### Exercise description
Without including any pictures, please copy every entry below exactly.
══════════════════════════════
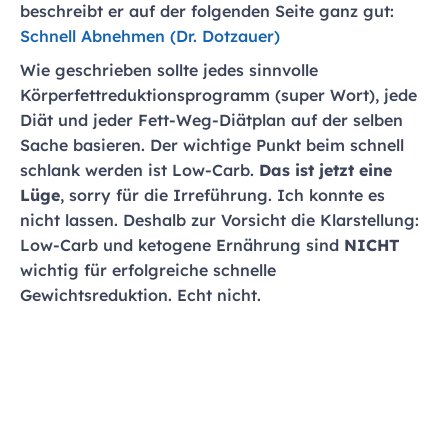
beschreibt er auf der folgenden Seite ganz gut:
Schnell Abnehmen (Dr. Dotzauer)
Wie geschrieben sollte jedes sinnvolle
Körperfettreduktionsprogramm (super Wort), jede
Diät und jeder Fett-Weg-Diätplan auf der selben
Sache basieren. Der wichtige Punkt beim schnell
schlank werden ist Low-Carb.
Das ist jetzt eine
Lüge
, sorry für die Irreführung. Ich konnte es
nicht lassen. Deshalb zur Vorsicht die Klarstellung:
Low-Carb und ketogene Ernährung sind
NICHT
wichtig für erfolgreiche schnelle
Gewichtsreduktion. Echt nicht.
══════════════════════════════
### Final answer
beschreibt er auf der folgenden Seite ganz gut:
Schnell Abnehmen (Dr. Dotzauer)
Wie geschrieben sollte jedes sinnvolle
Körperfettreduktionsprogramm (super Wort), jede
Diät und jeder Fett-Weg-Diätplan auf der selben
Sache basieren. Der wichtige Punkt beim schnell
schlank werden ist Low-Carb.
Das ist jetzt eine
Lüge
, sorry für die Irreführung. Ich konnte es
nicht lassen. Deshalb zur Vorsicht die Klarstellung:
Low-Carb und ketogene Ernährung sind
NICHT
wichtig für erfolgreiche schnelle
Gewichtsreduktion. Echt nicht.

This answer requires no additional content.